INSTRUCTIONS FOR THE TASK:
The records below are to be reproduced exactly, with the pictures left out.

Records contained in a dataset:
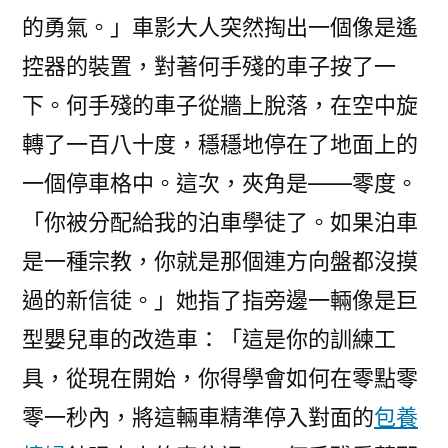
的勇氣。」車影大人突然掏出一個像是遙
控器的裝置，對著何手殘的車子按了一
下。何手殘的車子從牆上脫落，在空中旋
轉了一百八十度，穩穩地停在了地面上的
一個停車格中。這次，夾角是——零度。
「你被分配給我的泊車學徒了。如果泊車
是一種宗教，你就是那個連方向盤都沒摸
過的新信徒。」她指了指旁邊一輛像是巨
型嬰兒車的改造車：「這是你的訓練工
具，從現在開始，你得學會如何在零點零
零一秒內，將這輛車精準停入對面的
包養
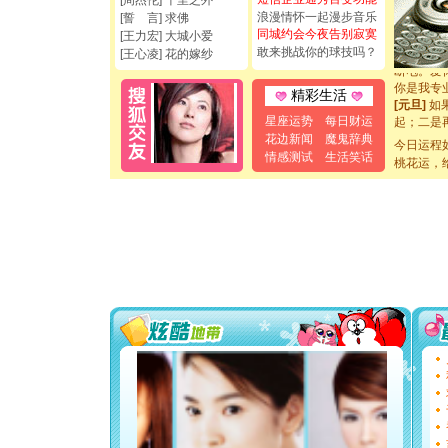
[周杰伦] 千里之外
[圣诞节]
浪漫情怀一起漫步音乐
[誓 言] 求佛
如意,快乐
同城约会今夜告别寂寞
[王力宏] 大城小爱
[元旦]
看
敢来挑战你的球技吗？
[王心凌] 花的嫁纱
断电。爱
你是我专
精彩生活
[元旦]
如
起；二是
星座运势
每日财运
离。水晶
花边新闻
魔鬼辞典
今日运程
[元旦]
当
情感测试
生活笑话
桃花运，
泣，这痛
卖了。水
[春节]
风
颜！冬去
道一声平
[春节]
传
片叶子是
送你一棵
[圣诞节]
你太多，
要平安！
[圣诞节]
能正大光明
都要快乐噢
[圣诞节]
如意,快乐
[元旦]
看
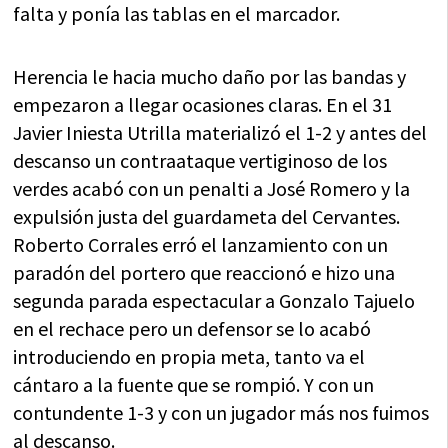
falta y ponía las tablas en el marcador.
Herencia le hacia mucho daño por las bandas y
empezaron a llegar ocasiones claras. En el 31
Javier Iniesta Utrilla materializó el 1-2 y antes del
descanso un contraataque vertiginoso de los
verdes acabó con un penalti a José Romero y la
expulsión justa del guardameta del Cervantes.
Roberto Corrales erró el lanzamiento con un
paradón del portero que reaccionó e hizo una
segunda parada espectacular a Gonzalo Tajuelo
en el rechace pero un defensor se lo acabó
introduciendo en propia meta, tanto va el
cántaro a la fuente que se rompió. Y con un
contundente 1-3 y con un jugador más nos fuimos
al descanso.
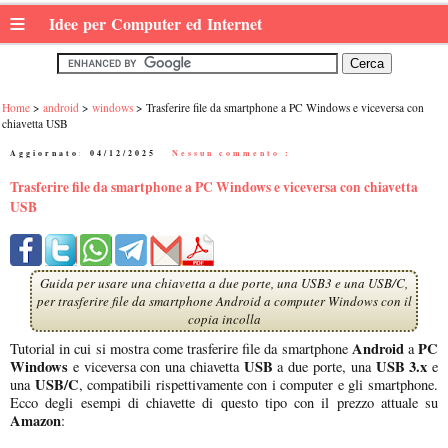
≡
Idee per Computer ed Internet
Home
android
windows
Trasferire file da smartphone a PC Windows e viceversa con
chiavetta USB
Aggiornato:
04/12/2025
|
Nessun commento :
Trasferire file da smartphone a PC Windows e viceversa con chiavetta
USB
Guida per usare una chiavetta a due porte, una USB3 e una USB/C,
per trasferire file da smartphone Android a computer Windows con il
copia incolla
Android
PC
Tutorial in cui si mostra come trasferire file da smartphone
a
Windows
USB
USB 3.x
e viceversa con una chiavetta
a due porte, una
e
USB/C
una
, compatibili rispettivamente con i computer e gli smartphone.
Ecco degli esempi di chiavette di questo tipo con il prezzo attuale su
Amazon
:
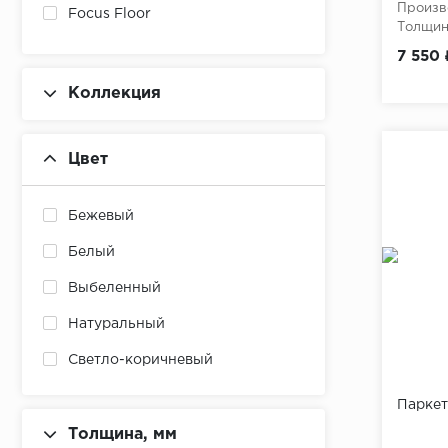
Произв
Focus Floor
Толщина
7 550 
Коллекция
Цвет
Бежевый
Белый
Выбеленный
Натуральный
Светло-коричневый
Светло-серый
Паркет
Серо-коричневый
Толщина, мм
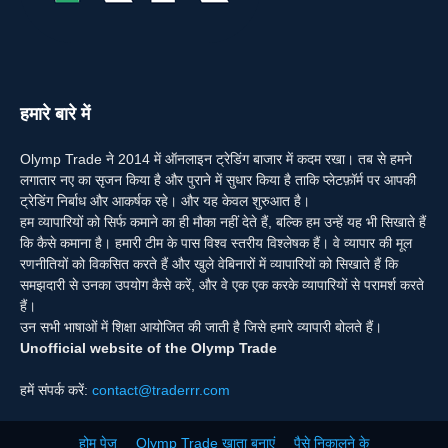
हमारे बारे में
Olymp Trade ने 2014 में ऑनलाइन ट्रेडिंग बाजार में कदम रखा। तब से हमने
लगातार नए का सृजन किया है और पुराने में सुधार किया है ताकि प्लेटफ़ॉर्म पर आपकी
ट्रेडिंग निर्बाध और आकर्षक रहे। और यह केवल शुरुआत है।
हम व्यापारियों को सिर्फ कमाने का ही मौका नहीं देते हैं, बल्कि हम उन्हें यह भी सिखाते हैं
कि कैसे कमाना है। हमारी टीम के पास विश्व स्तरीय विश्लेषक हैं। वे व्यापार की मूल
रणनीतियों को विकसित करते हैं और खुले वेबिनारों में व्यापारियों को सिखाते हैं कि
समझदारी से उनका उपयोग कैसे करें, और वे एक एक करके व्यापारियों से परामर्श करते
हैं।
उन सभी भाषाओं में शिक्षा आयोजित की जाती है जिसे हमारे व्यापारी बोलते हैं।
Unofficial website of the Olymp Trade
हमें संपर्क करें:
contact@traderrr.com
होम पेज
Olymp Trade खाता बनाएं
पैसे निकालने के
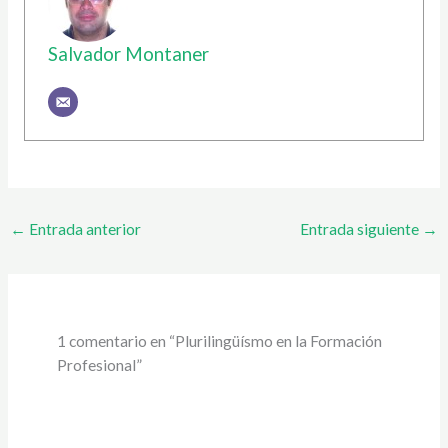
Salvador Montaner
←
Entrada anterior
Entrada siguiente
→
1 comentario en “Plurilingüísmo en la Formación
Profesional”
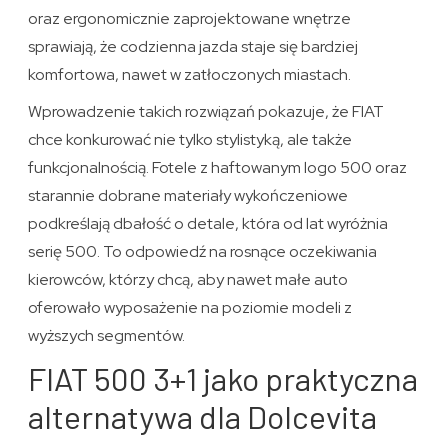
oraz ergonomicznie zaprojektowane wnętrze
sprawiają, że codzienna jazda staje się bardziej
komfortowa, nawet w zatłoczonych miastach.
Wprowadzenie takich rozwiązań pokazuje, że FIAT
chce konkurować nie tylko stylistyką, ale także
funkcjonalnością. Fotele z haftowanym logo 500 oraz
starannie dobrane materiały wykończeniowe
podkreślają dbałość o detale, która od lat wyróżnia
serię 500. To odpowiedź na rosnące oczekiwania
kierowców, którzy chcą, aby nawet małe auto
oferowało wyposażenie na poziomie modeli z
wyższych segmentów.
FIAT 500 3+1 jako praktyczna
alternatywa dla Dolcevita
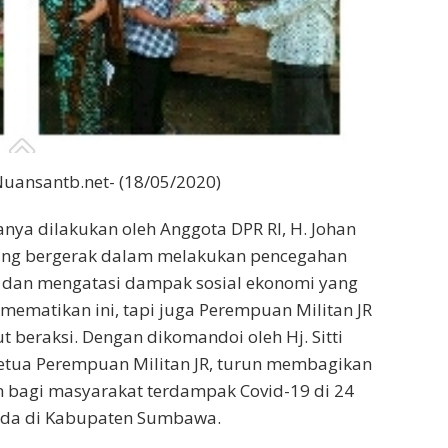
uansantb.net- (18/05/2020)
anya dilakukan oleh Anggota DPR RI, H. Johan
yang bergerak dalam melakukan pencegahan
 dan mengatasi dampak sosial ekonomi yang
 mematikan ini, tapi juga Perempuan Militan JR
ut beraksi. Dengan dikomandoi oleh Hj. Sitti
etua Perempuan Militan JR, turun membagikan
n bagi masyarakat terdampak Covid-19 di 24
ada di Kabupaten Sumbawa.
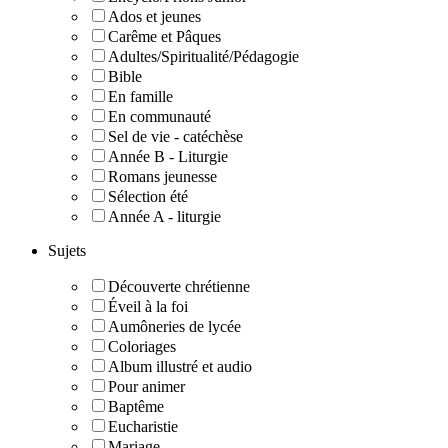
Ados et jeunes
Carême et Pâques
Adultes/Spiritualité/Pédagogie
Bible
En famille
En communauté
Sel de vie - catéchèse
Année B - Liturgie
Romans jeunesse
Sélection été
Année A - liturgie
Sujets
Découverte chrétienne
Éveil à la foi
Aumôneries de lycée
Coloriages
Album illustré et audio
Pour animer
Baptême
Eucharistie
Mariage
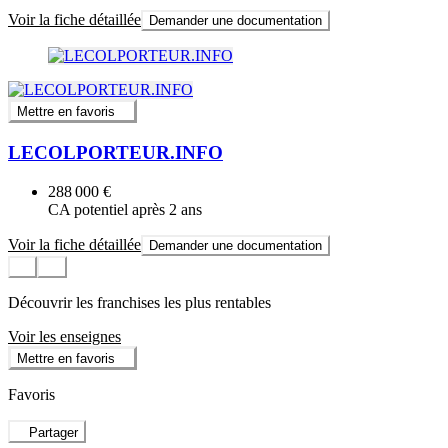
Voir la fiche détaillée
Demander une documentation
Mettre en favoris
LECOLPORTEUR.INFO
288 000 €
CA potentiel après 2 ans
Voir la fiche détaillée
Demander une documentation
Découvrir les franchises les plus rentables
Voir les enseignes
Mettre en favoris
Favoris
Partager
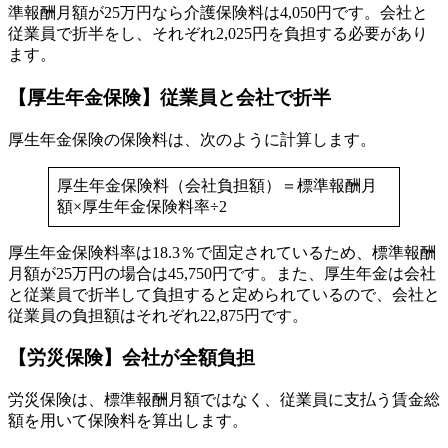
準報酬月額が25万円なら介護保険料は4,050円です。会社と
従業員で折半をし、それぞれ2,025円を負担する必要があり
ます。
【厚生年金保険】従業員と会社で折半
厚生年金保険の保険料は、次のように計算します。
厚生年金保険料（会社負担額）＝標準報酬月
額×厚生年金保険料率÷2
厚生年金保険料率は18.3％で固定されているため、標準報酬
月額が25万円の場合は45,750円です。また、厚生年金は会社
と従業員で折半して負担すると定められているので、会社と
従業員の負担額はそれぞれ22,875円です。
【労災保険】会社が全額負担
労災保険は、標準報酬月額ではなく、従業員に支払う賃金総
額を用いて保険料を算出します。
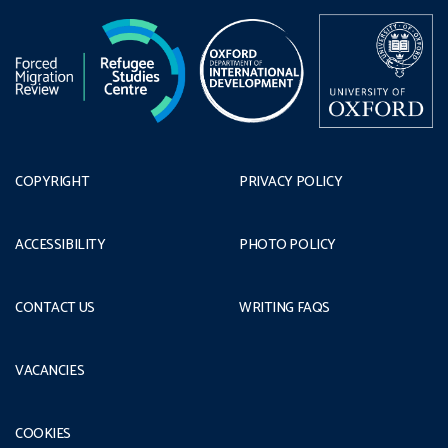
COPYRIGHT
PRIVACY POLICY
ACCESSIBILITY
PHOTO POLICY
CONTACT US
WRITING FAQS
VACANCIES
COOKIES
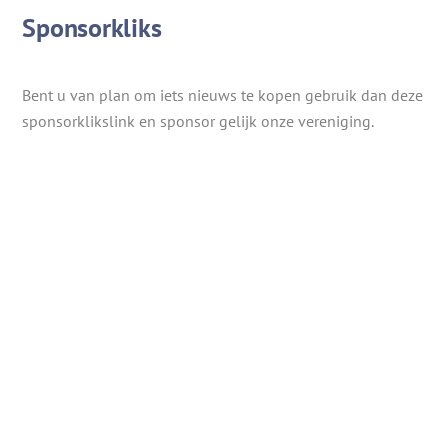
Sponsorkliks
Bent u van plan om iets nieuws te kopen gebruik dan deze
sponsorklikslink en sponsor gelijk onze vereniging.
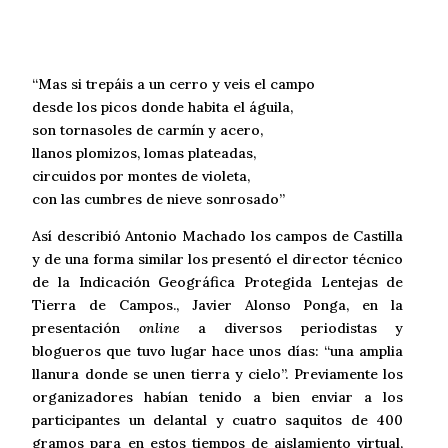
“Mas si trepáis a un cerro y veis el campo
desde los picos donde habita el águila,
son tornasoles de carmín y acero,
llanos plomizos, lomas plateadas,
circuidos por montes de violeta,
con las cumbres de nieve sonrosado”
Así describió Antonio Machado los campos de Castilla
y de una forma similar los presentó el director técnico
de la Indicación Geográfica Protegida Lentejas de
Tierra de Campos., Javier Alonso Ponga, en la
presentación
online
a diversos periodistas y
blogueros que tuvo lugar hace unos días: “una amplia
llanura donde se unen tierra y cielo”. Previamente los
organizadores habían tenido a bien enviar a los
participantes un delantal y cuatro saquitos de 400
gramos para en estos tiempos de aislamiento virtual,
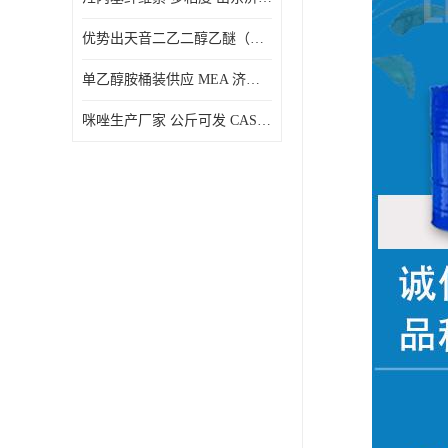
优势出天音二乙二醇乙醚（DPE）山东仓库发现货
单乙醇胺桶装供应 MEA 济南仓库发货 厂家
咪唑生产厂家 公斤可发 CAS:288-32-4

SOLUTION TO THIS EXERCISE:
的勇氣。」車影大人突然掏出一個像是遙
控器的裝置，對著何手殘的車子按了一
下。何手殘的車子從牆上脫落，在空中旋
轉了一百八十度，穩穩地停在了地面上的
一個停車格中。這次，夾角是——零度。
「你被分配給我的泊車學徒了。如果泊車
是一種宗教，你就是那個連方向盤都沒摸
過的新信徒。」她指了指旁邊一輛像是巨
型嬰兒車的改造車：「這是你的訓練工
具，從現在開始，你得學會如何在零點零
零一秒內，將這輛車精準停入對面的
包養
[周杰伦] 千里之外
[圣诞节]
浪漫情怀一起漫步音乐
[誓 言] 求佛
如意,快乐
同城约会今夜告别寂寞
[王力宏] 大城小爱
[元旦]
看
敢来挑战你的球技吗？
[王心凌] 花的嫁纱
断电。爱
你是我专
精彩生活
[元旦]
如
起；二是
星座运势
每日财运
离。水晶
花边新闻
魔鬼辞典
今日运程
[元旦]
当
情感测试
生活笑话
桃花运，
泣，这痛
卖了。水
[春节]
风
颜！冬去
道一声平
[春节]
传
片叶子是
送你一棵
[圣诞节]
你太多，
要平安！
[圣诞节]
能正大光明
都要快乐噢
[圣诞节]
如意,快乐
[元旦]
看
falta y ponía las tablas en el marcador.
Herencia le hacia mucho daño por las bandas y
empezaron a llegar ocasiones claras. En el 31
Javier Iniesta Utrilla materializó el 1-2 y antes del
descanso un contraataque vertiginoso de los
verdes acabó con un penalti a José Romero y la
expulsión justa del guardameta del Cervantes.
Roberto Corrales erró el lanzamiento con un
paradón del portero que reaccionó e hizo una
segunda parada espectacular a Gonzalo Tajuelo
en el rechace pero un defensor se lo acabó
introduciendo en propia meta, tanto va el
cántaro a la fuente que se rompió. Y con un
contundente 1-3 y con un jugador más nos fuimos
al descanso.
≡
Idee per Computer ed Internet
Home
android
windows
Trasferire file da smartphone a PC Windows e viceversa con
chiavetta USB
Aggiornato:
04/12/2025
|
Nessun commento :
Trasferire file da smartphone a PC Windows e viceversa con chiavetta
USB
Guida per usare una chiavetta a due porte, una USB3 e una USB/C,
per trasferire file da smartphone Android a computer Windows con il
copia incolla
Android
PC
Tutorial in cui si mostra come trasferire file da smartphone
a
Windows
USB
USB 3.x
e viceversa con una chiavetta
a due porte, una
e
USB/C
una
, compatibili rispettivamente con i computer e gli smartphone.
Ecco degli esempi di chiavette di questo tipo con il prezzo attuale su
Amazon
:
Произв
Focus Floor
Толщина
7 550 
Коллекция
Цвет
Бежевый
Белый
Выбеленный
Натуральный
Светло-коричневый
Светло-серый
Паркет
Серо-коричневый
Толщина, мм
हमारे बारे में
Olymp Trade ने 2014 में ऑनलाइन ट्रेडिंग बाजार में कदम रखा। तब से हमने
लगातार नए का सृजन किया है और पुराने में सुधार किया है ताकि प्लेटफ़ॉर्म पर आपकी
ट्रेडिंग निर्बाध और आकर्षक रहे। और यह केवल शुरुआत है।
हम व्यापारियों को सिर्फ कमाने का ही मौका नहीं देते हैं, बल्कि हम उन्हें यह भी सिखाते हैं
कि कैसे कमाना है। हमारी टीम के पास विश्व स्तरीय विश्लेषक हैं। वे व्यापार की मूल
रणनीतियों को विकसित करते हैं और खुले वेबिनारों में व्यापारियों को सिखाते हैं कि
समझदारी से उनका उपयोग कैसे करें, और वे एक एक करके व्यापारियों से परामर्श करते
हैं।
उन सभी भाषाओं में शिक्षा आयोजित की जाती है जिसे हमारे व्यापारी बोलते हैं।
Unofficial website of the Olymp Trade
हमें संपर्क करें:
contact@traderrr.com
होम पेज
Olymp Trade खाता बनाएं
पैसे निकालने के
Salvador Montaner
←
Entrada anterior
Entrada siguiente
→
1 comentario en “Plurilingüísmo en la Formación
Profesional”
oraz ergonomicznie zaprojektowane wnętrze
sprawiają, że codzienna jazda staje się bardziej
komfortowa, nawet w zatłoczonych miastach.
Wprowadzenie takich rozwiązań pokazuje, że FIAT
chce konkurować nie tylko stylistyką, ale także
funkcjonalnością. Fotele z haftowanym logo 500 oraz
starannie dobrane materiały wykończeniowe
podkreślają dbałość o detale, która od lat wyróżnia
serię 500. To odpowiedź na rosnące oczekiwania
kierowców, którzy chcą, aby nawet małe auto
oferowało wyposażenie na poziomie modeli z
wyższych segmentów.
FIAT 500 3+1 jako praktyczna
alternatywa dla Dolcevita
uansantb.net- (18/05/2020)
anya dilakukan oleh Anggota DPR RI, H. Johan
yang bergerak dalam melakukan pencegahan
 dan mengatasi dampak sosial ekonomi yang
 mematikan ini, tapi juga Perempuan Militan JR
ut beraksi. Dengan dikomandoi oleh Hj. Sitti
etua Perempuan Militan JR, turun membagikan
n bagi masyarakat terdampak Covid-19 di 24
ada di Kabupaten Sumbawa.
Ados et jeunes
Carême et Pâques
Adultes/Spiritualité/Pédagogie
Bible
En famille
En communauté
Sel de vie - catéchèse
Année B - Liturgie
Romans jeunesse
Sélection été
Année A - liturgie
Sujets
Découverte chrétienne
Éveil à la foi
Aumôneries de lycée
Coloriages
Album illustré et audio
Pour animer
Baptême
Eucharistie
Mariage
Voir la fiche détaillée
Demander une documentation
Mettre en favoris
LECOLPORTEUR.INFO
288 000 €
CA potentiel après 2 ans
Voir la fiche détaillée
Demander une documentation
Découvrir les franchises les plus rentables
Voir les enseignes
Mettre en favoris
Favoris
Partager
準報酬月額が25万円なら介護保険料は4,050円です。会社と
従業員で折半をし、それぞれ2,025円を負担する必要があり
ます。
【厚生年金保険】従業員と会社で折半
厚生年金保険の保険料は、次のように計算します。
厚生年金保険料（会社負担額）＝標準報酬月
額×厚生年金保険料率÷2
厚生年金保険料率は18.3％で固定されているため、標準報酬
月額が25万円の場合は45,750円です。また、厚生年金は会社
と従業員で折半して負担すると定められているので、会社と
従業員の負担額はそれぞれ22,875円です。
【労災保険】会社が全額負担
労災保険は、標準報酬月額ではなく、従業員に支払う賃金総
額を用いて保険料を算出します。
COPYRIGHT
PRIVACY POLICY
ACCESSIBILITY
PHOTO POLICY
CONTACT US
WRITING FAQS
VACANCIES
COOKIES
Sponsorkliks
Bent u van plan om iets nieuws te kopen gebruik dan deze
sponsorklikslink en sponsor gelijk onze vereniging.
“Mas si trepáis a un cerro y veis el campo
desde los picos donde habita el águila,
son tornasoles de carmín y acero,
llanos plomizos, lomas plateadas,
circuidos por montes de violeta,
con las cumbres de nieve sonrosado”
Así describió Antonio Machado los campos de Castilla
y de una forma similar los presentó el director técnico
de la Indicación Geográfica Protegida Lentejas de
Tierra de Campos., Javier Alonso Ponga, en la
presentación
online
a diversos periodistas y
blogueros que tuvo lugar hace unos días: “una amplia
llanura donde se unen tierra y cielo”. Previamente los
organizadores habían tenido a bien enviar a los
participantes un delantal y cuatro saquitos de 400
gramos para en estos tiempos de aislamiento virtual,
优势出天音二乙二醇乙醚（DPE）山东仓库发现货
单乙醇胺桶装供应 MEA 济南仓库发货 厂家
咪唑生产厂家 公斤可发 CAS:288-32-4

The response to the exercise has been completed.